● **Task**: Everything in the entries is to be written out exactly, except for the pictures.

● **Records shown**:

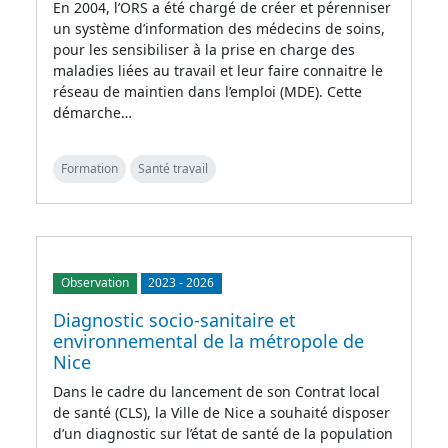
En 2004, l’ORS a été chargé de créer et pérenniser
un système d’information des médecins de soins,
pour les sensibiliser à la prise en charge des
maladies liées au travail et leur faire connaitre le
réseau de maintien dans l’emploi (MDE). Cette
démarche…
Formation
Santé travail
Observation
2023
-
2026
Diagnostic socio-sanitaire et
environnemental de la métropole de
Nice
Dans le cadre du lancement de son Contrat local
de santé (CLS), la Ville de Nice a souhaité disposer
d’un diagnostic sur l’état de santé de la population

● **Output for this task**:
En 2004, l’ORS a été chargé de créer et pérenniser
un système d’information des médecins de soins,
pour les sensibiliser à la prise en charge des
maladies liées au travail et leur faire connaitre le
réseau de maintien dans l’emploi (MDE). Cette
démarche…
Formation
Santé travail
Observation
2023
-
2026
Diagnostic socio-sanitaire et
environnemental de la métropole de
Nice
Dans le cadre du lancement de son Contrat local
de santé (CLS), la Ville de Nice a souhaité disposer
d’un diagnostic sur l’état de santé de la population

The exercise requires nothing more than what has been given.